More Letters From The Revolution

People are downright pissed off about the DFL’s override of Gov. Pawlenty’s veto. Here’s another person upset with the DFL’s override:

Today is not a day that I am proud to call myself a Minnesotan. As the economy in this state already in dire straits, it greatly saddens me that as a taxpayer in this state that I am forced to stretch my already thin budget even further. Over the past 5 years or so, due to the cost of housing increasing exponentially, many people moved out of the city, however in order for a decent paying job we must commute into the city for work. I live near Princeton, but work in Minnetonka. Like those who need to commute in order to survive, we are the ones who are going to feel even more pain with this bill. For instance, my monthly gas costs are about $340/month, I drive a very small economy car and have pretty much cut out any unnecessary driving. This includes going home to my mother’s for holidays. With this vote, I will need to fork out yet another $100 per month just for gas. I’ll have to update my bankruptcy attorney with this new fact. Yes, bankruptcy attorney.

Have you looked at your local newspaper and counted how many foreclosures are listed?? Elk River paper has 10 pages plus of foreclosures. My development alone has had 3 foreclosures and 4 near or impending foreclosures in the last 3 years; the humbling fact is that there are only 18 homes in my development.

As workers, we have already started to “brown bag” lunch everyday because we simply cannot afford to eat out anymore.

Fact: You have voted to increase your lunch expenditures to $95/day! How many times do you eat every day? That is my grocery bill for the entire month for my family!

Also, where did the money go that was generated by the last transportation bill? Many people now wish that they hadn’t voted “yes” to that one now that another has been forced into existence.

MN is one of the most heavily taxed states in the nation (as I’m still paying last year’s tax bill, despite the thousands I’ve already paid out). With this bill, MN will also be proud to boast that it is one of the highest gas tax states as well. The taxpayers would be happy to pay more IF and only IF there wasn’t so much
wasteful spending being done by our “leaders.”

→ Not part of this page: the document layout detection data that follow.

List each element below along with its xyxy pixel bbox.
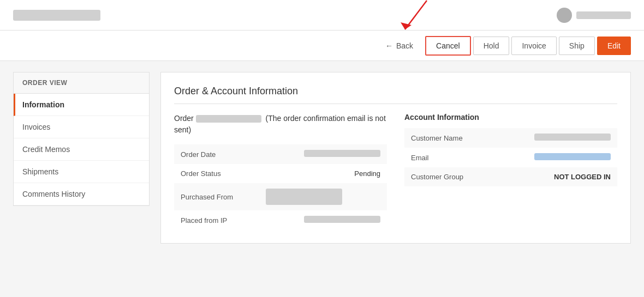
customer-name-value [490,128,617,148]
action-toolbar: ← Back Cancel Hold Invoice Ship Edit [0,31,644,61]
table-row: Purchased From [174,183,387,210]
back-arrow-icon: ← [385,41,393,50]
order-info-section: Order (The order confirmation email is n… [174,113,387,230]
placed-from-ip-label: Placed from IP [174,210,259,230]
account-info-heading: Account Information [404,113,617,122]
order-date-value [259,144,387,164]
user-name [576,11,631,19]
ship-button[interactable]: Ship [559,37,595,55]
account-info-table: Customer Name Email Customer Group NOT L… [404,128,617,186]
customer-name-label: Customer Name [404,128,490,148]
content-area: Order & Account Information Order (The o… [160,72,631,244]
placed-from-ip-value [259,210,387,230]
account-info-section: Account Information Customer Name Email … [404,113,617,230]
order-header-text: Order (The order confirmation email is n… [174,113,387,136]
hold-button[interactable]: Hold [473,37,510,55]
customer-group-label: Customer Group [404,167,490,186]
order-status-value: Pending [259,164,387,183]
table-row: Email [404,148,617,167]
section-title: Order & Account Information [174,86,617,104]
invoice-button[interactable]: Invoice [511,37,556,55]
order-status-label: Order Status [174,164,259,183]
sidebar-item-information[interactable]: Information [14,94,149,116]
customer-group-value: NOT LOGGED IN [490,167,617,186]
sidebar-item-comments-history[interactable]: Comments History [14,183,149,205]
email-value [490,148,617,167]
sidebar-item-shipments[interactable]: Shipments [14,161,149,183]
table-row: Customer Name [404,128,617,148]
table-row: Placed from IP [174,210,387,230]
table-row: Order Date [174,144,387,164]
order-date-label: Order Date [174,144,259,164]
order-id-blur [196,115,261,123]
sidebar-title: ORDER VIEW [14,72,149,94]
sidebar: ORDER VIEW Information Invoices Credit M… [13,72,150,206]
sidebar-item-invoices[interactable]: Invoices [14,116,149,138]
table-row: Order Status Pending [174,164,387,183]
order-info-table: Order Date Order Status Pending Purchase… [174,144,387,230]
main-content: ORDER VIEW Information Invoices Credit M… [0,61,644,254]
email-label: Email [404,148,490,167]
user-avatar-icon [557,8,572,23]
back-button[interactable]: ← Back [375,37,423,54]
top-header [0,0,644,31]
two-col-layout: Order (The order confirmation email is n… [174,113,617,230]
sidebar-item-credit-memos[interactable]: Credit Memos [14,138,149,161]
cancel-button[interactable]: Cancel [425,36,471,56]
purchased-from-value [259,183,387,210]
edit-button[interactable]: Edit [597,37,631,55]
logo [13,10,100,21]
purchased-from-label: Purchased From [174,183,259,210]
user-area [557,8,631,23]
table-row: Customer Group NOT LOGGED IN [404,167,617,186]
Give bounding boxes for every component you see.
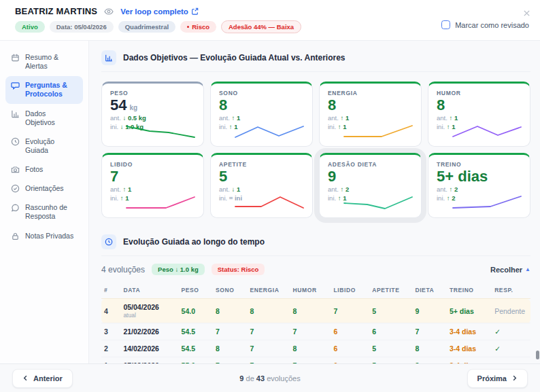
cell-peso: 54.5 bbox=[179, 323, 213, 340]
cell-apetite: 5 bbox=[369, 357, 412, 364]
sidebar-item-label: Resumo & Alertas bbox=[25, 53, 78, 71]
row-number: 3 bbox=[101, 323, 120, 340]
sidebar-item-dados-objetivos[interactable]: Dados Objetivos bbox=[5, 105, 83, 132]
collapse-label: Recolher bbox=[490, 266, 522, 274]
risk-badge: Risco bbox=[180, 21, 216, 33]
main-content: Dados Objetivos — Evolução Guiada Atual … bbox=[89, 41, 540, 363]
view-full-loop-link[interactable]: Ver loop completo bbox=[120, 7, 199, 16]
sidebar-item-fotos[interactable]: Fotos bbox=[5, 160, 83, 179]
sidebar: Resumo & Alertas Perguntas & Protocolos … bbox=[0, 41, 89, 363]
evolution-table: # DATA PESO SONO ENERGIA HUMOR LIBIDO AP… bbox=[101, 282, 530, 363]
table-row[interactable]: 3 21/02/2026 54.5 7 7 7 6 6 7 3-4 dias ✓ bbox=[101, 323, 530, 340]
metric-card-libido[interactable]: LIBIDO 7 ant. ↑ 1 ini. ↑ 1 bbox=[101, 153, 204, 218]
cell-humor: 7 bbox=[290, 323, 331, 340]
metric-card-apetite[interactable]: APETITE 5 ant. ↓ 1 ini. = ini bbox=[210, 153, 313, 218]
sidebar-item-evolucao-guiada[interactable]: Evolução Guiada bbox=[5, 132, 83, 160]
collapse-toggle[interactable]: Recolher ▲ bbox=[490, 266, 530, 274]
metric-cards-grid: PESO 54kg ant. ↓ 0.5 kg ini. ↓ 1.0 kg SO… bbox=[101, 82, 530, 218]
sparkline-chart bbox=[235, 122, 303, 140]
sidebar-item-perguntas-protocolos[interactable]: Perguntas & Protocolos bbox=[5, 76, 83, 103]
lock-icon bbox=[11, 232, 20, 240]
divider bbox=[101, 255, 530, 256]
previous-button[interactable]: Anterior bbox=[12, 369, 73, 388]
row-number: 1 bbox=[101, 357, 120, 364]
mark-reviewed-control[interactable]: Marcar como revisado bbox=[441, 20, 529, 29]
patient-review-window: BEATRIZ MARTINS Ver loop completo Ativo … bbox=[0, 0, 540, 392]
metric-card-adesao-dieta[interactable]: ADESÃO DIETA 9 ant. ↑ 2 ini. ↑ 1 bbox=[319, 153, 422, 218]
page-suffix: evoluções bbox=[267, 374, 301, 382]
cell-resp: ✓ bbox=[492, 357, 530, 364]
sidebar-item-orientacoes[interactable]: Orientações bbox=[5, 179, 83, 198]
cell-peso: 54.5 bbox=[179, 340, 213, 357]
cell-energia: 7 bbox=[248, 323, 290, 340]
delta-vs-previous: ant. ↓ 1 bbox=[219, 185, 304, 193]
table-row[interactable]: 2 14/02/2026 54.5 8 7 8 6 5 8 3-4 dias ✓ bbox=[101, 340, 530, 357]
risk-dot-icon bbox=[187, 26, 189, 28]
table-row-current[interactable]: 4 05/04/2026atual 54.0 8 8 8 7 5 9 5+ di… bbox=[101, 299, 530, 323]
sparkline-chart bbox=[453, 122, 521, 140]
mark-reviewed-checkbox[interactable] bbox=[441, 20, 450, 29]
cell-treino: 3-4 dias bbox=[447, 357, 492, 364]
cell-humor: 8 bbox=[290, 340, 331, 357]
metric-label: LIBIDO bbox=[110, 161, 195, 168]
metric-card-peso[interactable]: PESO 54kg ant. ↓ 0.5 kg ini. ↓ 1.0 kg bbox=[101, 82, 204, 147]
patient-name: BEATRIZ MARTINS bbox=[15, 6, 97, 16]
check-circle-icon bbox=[11, 184, 20, 193]
cell-treino: 3-4 dias bbox=[447, 340, 492, 357]
sidebar-item-label: Rascunho de Resposta bbox=[25, 203, 78, 221]
metric-value: 9 bbox=[328, 168, 336, 184]
divider bbox=[101, 71, 530, 72]
metric-label: APETITE bbox=[219, 161, 304, 168]
topbar: BEATRIZ MARTINS Ver loop completo Ativo … bbox=[0, 0, 540, 41]
cell-sono: 8 bbox=[213, 299, 247, 323]
metric-card-energia[interactable]: ENERGIA 8 ant. ↑ 1 ini. ↑ 1 bbox=[319, 82, 422, 147]
sparkline-chart bbox=[126, 122, 195, 140]
cell-dieta: 8 bbox=[412, 340, 446, 357]
sparkline-chart bbox=[126, 194, 195, 211]
cell-resp: ✓ bbox=[492, 323, 530, 340]
cell-dieta: 7 bbox=[412, 323, 446, 340]
objective-section-title: Dados Objetivos — Evolução Guiada Atual … bbox=[123, 53, 345, 63]
eye-icon[interactable] bbox=[104, 7, 114, 16]
cell-libido: 6 bbox=[331, 357, 370, 364]
metric-value: 5+ dias bbox=[437, 168, 488, 184]
close-icon[interactable] bbox=[522, 6, 532, 21]
sparkline-chart bbox=[344, 122, 412, 140]
metric-card-sono[interactable]: SONO 8 ant. ↑ 1 ini. ↑ 1 bbox=[210, 82, 313, 147]
calendar-icon bbox=[11, 53, 20, 62]
sidebar-item-notas-privadas[interactable]: Notas Privadas bbox=[5, 227, 83, 245]
sidebar-item-rascunho-resposta[interactable]: Rascunho de Resposta bbox=[5, 198, 83, 226]
chevron-right-icon bbox=[511, 375, 518, 381]
view-full-loop-label: Ver loop completo bbox=[120, 7, 188, 16]
sidebar-item-label: Orientações bbox=[25, 184, 64, 193]
sidebar-item-resumo-alertas[interactable]: Resumo & Alertas bbox=[5, 48, 83, 75]
row-date-sub: atual bbox=[123, 312, 175, 319]
patient-name-row: BEATRIZ MARTINS Ver loop completo bbox=[15, 6, 529, 16]
next-button[interactable]: Próxima bbox=[467, 369, 528, 388]
col-header: DIETA bbox=[412, 282, 446, 299]
sidebar-item-label: Notas Privadas bbox=[25, 232, 73, 240]
metric-label: HUMOR bbox=[437, 90, 522, 96]
chat-icon bbox=[11, 81, 20, 90]
sidebar-item-label: Perguntas & Protocolos bbox=[25, 81, 78, 99]
mark-reviewed-label: Marcar como revisado bbox=[455, 21, 529, 29]
delta-vs-previous: ant. ↑ 1 bbox=[219, 114, 304, 122]
col-header: RESP. bbox=[492, 282, 530, 299]
metric-card-treino[interactable]: TREINO 5+ dias ant. ↑ 2 ini. ↑ 2 bbox=[428, 153, 530, 218]
next-label: Próxima bbox=[477, 374, 507, 382]
metric-value: 8 bbox=[328, 97, 336, 113]
metric-value: 5 bbox=[219, 168, 227, 184]
sidebar-item-label: Dados Objetivos bbox=[25, 109, 78, 127]
cell-apetite: 6 bbox=[369, 323, 412, 340]
objective-section-header: Dados Objetivos — Evolução Guiada Atual … bbox=[101, 48, 530, 71]
table-row[interactable]: 1 07/02/2026 55.0 7 7 7 6 5 8 3-4 dias ✓ bbox=[101, 357, 530, 364]
delta-vs-previous: ant. ↑ 1 bbox=[328, 114, 413, 122]
page-indicator: 9 de 43 evoluções bbox=[239, 374, 300, 382]
sparkline-chart bbox=[344, 194, 412, 211]
cell-libido: 6 bbox=[331, 323, 370, 340]
delta-vs-previous: ant. ↑ 2 bbox=[437, 185, 522, 193]
metric-card-humor[interactable]: HUMOR 8 ant. ↑ 1 ini. ↑ 1 bbox=[428, 82, 530, 147]
metric-value: 8 bbox=[219, 97, 227, 113]
delta-vs-previous: ant. ↓ 0.5 kg bbox=[110, 114, 195, 122]
scrollbar-thumb[interactable] bbox=[536, 351, 539, 359]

From the arguments for this bill:
1) It will create 33,000 jobs. Question: What about all the people that will lose their jobs or will not get a reasonable raise this year (one that would not even keep up with the cost of living in the first place) due to increased overhead of already suffering businesses? Won’t the money end up in the construction company’s pockets instead of the worker due to the increased overhead costs??
2) A million people will be coming to MN in the next year. Question: Are these going to be taxpayers or tax suckers? Taxpaying as in working, paying state income tax, not being on any government assistance (welfare, food stamps, daycare assistance, health care)?
With the rising costs of running a company; small businesses have already cut many benefits to their workers including health care. These workers are either uninsured or insured by PMAP or GAMC. As an individual who works in the health insurance
industry and has worked in the metro area hospitals, I see the incredible amount
of waste that the general person who is on state health insurance causes. An
example: Going to the ER for pink eye! Who takes the cut? The hospitals - who
then pass on the loss to the paying people. Some ways to cut expenses of the
welfare system in this state is to:
1) Every able-bodied person will not automatically receive welfare benefits – Get a Job! The system has made it more beneficial to stay on welfare than to get a job.

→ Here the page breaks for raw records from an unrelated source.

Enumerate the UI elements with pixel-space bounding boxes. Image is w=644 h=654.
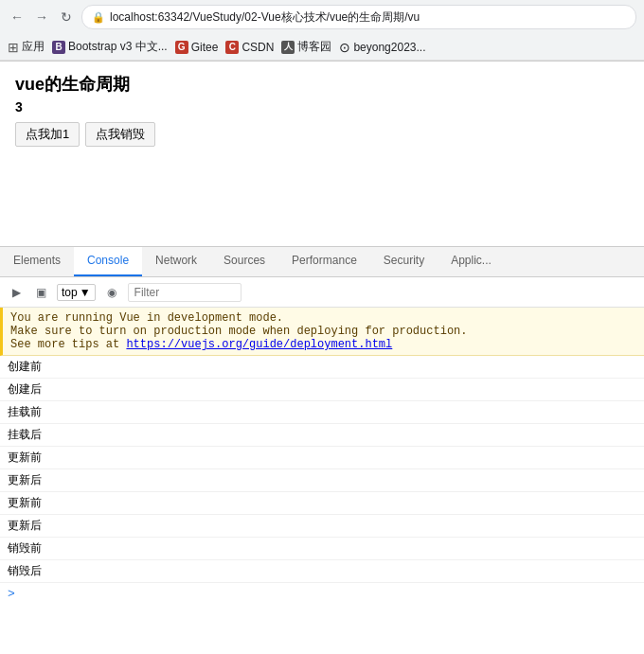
bootstrap-icon: B [52,41,65,54]
back-button[interactable]: ← [8,8,27,27]
list-item: 更新前 [0,447,644,469]
list-item: 更新后 [0,469,644,492]
list-item: 挂载后 [0,424,644,447]
address-bar[interactable]: 🔒 localhost:63342/VueStudy/02-Vue核心技术/vu… [81,5,636,29]
tab-application[interactable]: Applic... [438,247,505,276]
bookmarks-bar: ⊞ 应用 B Bootstrap v3 中文... G Gitee C CSDN… [0,34,644,61]
tab-performance[interactable]: Performance [278,247,370,276]
apps-label: 应用 [22,39,45,55]
deployment-link[interactable]: https://vuejs.org/guide/deployment.html [126,338,392,351]
page-content: vue的生命周期 3 点我加1 点我销毁 [0,62,644,246]
counter-display: 3 [15,99,629,115]
warning-line-3: See more tips at https://vuejs.org/guide… [10,338,636,351]
devtools-tab-bar: Elements Console Network Sources Perform… [0,247,644,277]
reload-button[interactable]: ↻ [57,8,76,27]
list-item: 挂载前 [0,401,644,424]
top-label: top [62,286,78,299]
list-item: 更新前 [0,492,644,515]
gitee-icon: G [175,41,188,54]
warning-line-2: Make sure to turn on production mode whe… [10,325,636,338]
devtools-panel: Elements Console Network Sources Perform… [0,246,644,654]
context-selector[interactable]: top ▼ [57,284,96,301]
destroy-button[interactable]: 点我销毁 [85,122,155,147]
bookmark-csdn[interactable]: C CSDN [225,41,274,54]
bookmark-gitee[interactable]: G Gitee [175,41,219,54]
bookmark-beyong[interactable]: ⊙ beyong2023... [339,40,425,55]
csdn-icon: C [225,41,239,54]
bookmark-apps[interactable]: ⊞ 应用 [8,39,45,55]
bokeyuan-icon: 人 [281,41,295,54]
list-item: 更新后 [0,515,644,538]
browser-chrome: ← → ↻ 🔒 localhost:63342/VueStudy/02-Vue核… [0,0,644,62]
beyong-icon: ⊙ [339,40,350,55]
devtools-toolbar: ▶ ▣ top ▼ ◉ [0,277,644,308]
beyong-label: beyong2023... [353,41,425,54]
cursor-icon[interactable]: ▶ [8,284,25,301]
button-group: 点我加1 点我销毁 [15,122,629,147]
list-item: 创建前 [0,356,644,379]
tab-console[interactable]: Console [74,247,142,276]
bokeyuan-label: 博客园 [297,39,331,55]
tab-security[interactable]: Security [370,247,438,276]
filter-input[interactable] [128,283,242,302]
url-text: localhost:63342/VueStudy/02-Vue核心技术/vue的… [110,9,420,26]
nav-bar: ← → ↻ 🔒 localhost:63342/VueStudy/02-Vue核… [0,0,644,34]
device-icon[interactable]: ▣ [32,284,49,301]
lock-icon: 🔒 [92,11,105,24]
eye-icon[interactable]: ◉ [103,284,120,301]
console-output: You are running Vue in development mode.… [0,308,644,654]
bootstrap-label: Bootstrap v3 中文... [68,39,168,55]
tab-network[interactable]: Network [142,247,210,276]
prompt-icon: > [8,587,15,601]
forward-button[interactable]: → [32,8,51,27]
bookmark-bokeyuan[interactable]: 人 博客园 [281,39,331,55]
tab-elements[interactable]: Elements [0,247,74,276]
add-button[interactable]: 点我加1 [15,122,80,147]
console-prompt[interactable]: > [0,583,644,605]
chevron-down-icon: ▼ [80,286,91,299]
csdn-label: CSDN [242,41,274,54]
list-item: 销毁前 [0,538,644,560]
list-item: 创建后 [0,379,644,401]
console-warning: You are running Vue in development mode.… [0,308,644,356]
warning-line-1: You are running Vue in development mode. [10,311,636,325]
gitee-label: Gitee [191,41,219,54]
bookmark-bootstrap[interactable]: B Bootstrap v3 中文... [52,39,168,55]
list-item: 销毁后 [0,560,644,583]
apps-icon: ⊞ [8,40,19,55]
page-title: vue的生命周期 [15,73,629,96]
tab-sources[interactable]: Sources [210,247,278,276]
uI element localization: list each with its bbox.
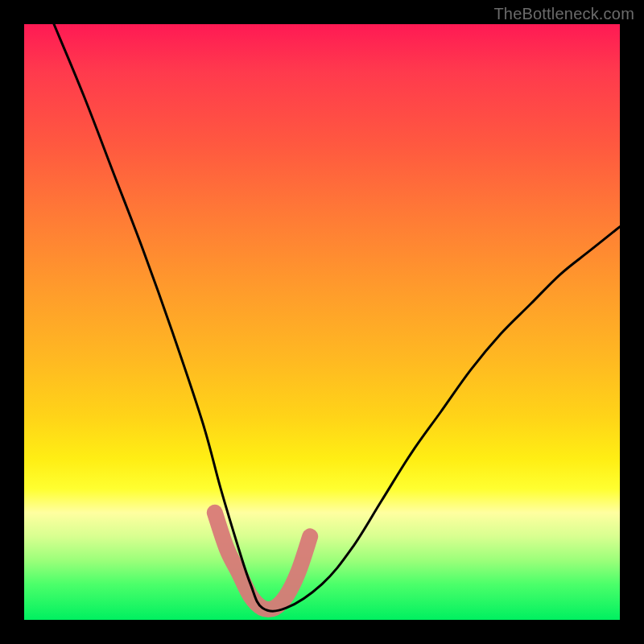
chart-svg [24, 24, 620, 620]
highlight-range-stroke [215, 513, 310, 609]
plot-area [24, 24, 620, 620]
bottleneck-curve [54, 24, 620, 611]
watermark-text: TheBottleneck.com [493, 5, 634, 23]
chart-frame: TheBottleneck.com [0, 0, 644, 644]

2) Only people who actually live in this state full-time are eligible to receive benefits, there are many people that drive to MN to pick up their check, committing crimes while they are here. Check the paper.

3) Many workers need to take a drug test in order to have a job, why not require drug testing for a welfare paycheck? That would eliminate a lot of money that goes out the door.

4) As workers, we need to drive to work and complete our job in order to collect a paycheck. Why don’t welfare recipients have to expend some time and energy inreceiving their monthly stipend? Go stand in line; you’re not doing anything anyway (this would cut down unnecessary MD visits). Let’s make these people put some effort in receiving their handout.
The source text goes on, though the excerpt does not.